SurveyDataWeighting: Generating Sample Weights for a dataset

This package generates weights for a sample dataset such that weighted sums of dataset columns match some set of targets. For example, you might want to weight a dataset so that it matches known amounts of benefit receipts or numbers of households in different regions of a country, or both.

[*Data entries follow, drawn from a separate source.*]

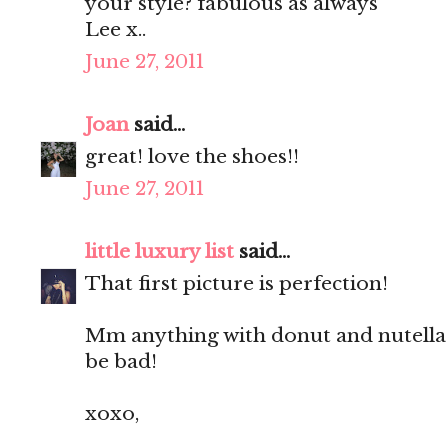
your style? fabulous as always
Lee x..
June 27, 2011
Joan
said...
great! love the shoes!!
June 27, 2011
little luxury list
said...
That first picture is perfection!
Mm anything with donut and nutella 
be bad!
xoxo,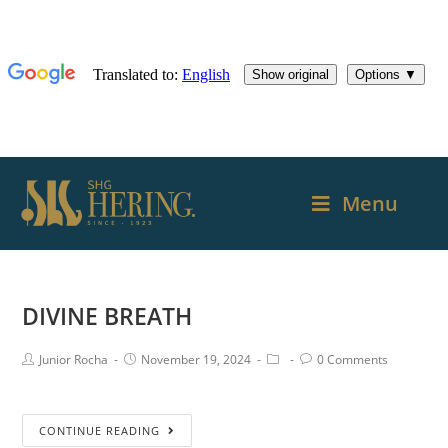
Menu
DIVINE BREATH
Junior Rocha
November 19, 2024
0 Comments
CONTINUE READING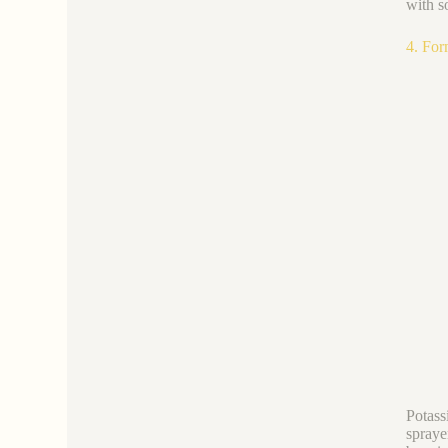
with s
4. For
Potass
spraye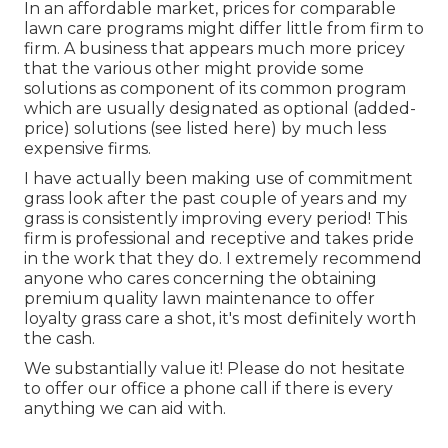
In an affordable market, prices for comparable
lawn care programs might differ little from firm to
firm. A business that appears much more pricey
that the various other might provide some
solutions as component of its common program
which are usually designated as optional (added-
price) solutions (see listed here) by much less
expensive firms.
I have actually been making use of commitment
grass look after the past couple of years and my
grass is consistently improving every period! This
firm is professional and receptive and takes pride
in the work that they do. I extremely recommend
anyone who cares concerning the obtaining
premium quality lawn maintenance to offer
loyalty grass care a shot, it's most definitely worth
the cash.
We substantially value it! Please do not hesitate
to offer our office a phone call if there is every
anything we can aid with.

A commercial product Calmar is available for this, and widely used, but there are many advantages in having a version that you can easily embed in a simulation program. It can be very useful for producing forecasts, for example; see the papers by Reed and Stark and Creedy below.

The routine calculates a set of weights that are closest in some sense to an initial set of weights such that, when summed, the weighted data hits the target_populations. Output is a NamedTuple with a vector of weights and some information on how the routine converged. The paper by Merz has a good discussion of how to lay out the dataset.


function do_reweighting(
    ;
    data,              # either AbstractMatrix or e.g dataframe
    initial_weights    :: AbstractVector, # a column
    target_populations :: AbstractVector, # a row
    functiontype       :: DistanceFunctionType,
    upper_multiple     = 0.0,
    lower_multiple     = 0.0,
    tol                = 10^(-10),
    max_iterations     = 100 )

See the tests for simple examples, based on examples from the Creedy paper.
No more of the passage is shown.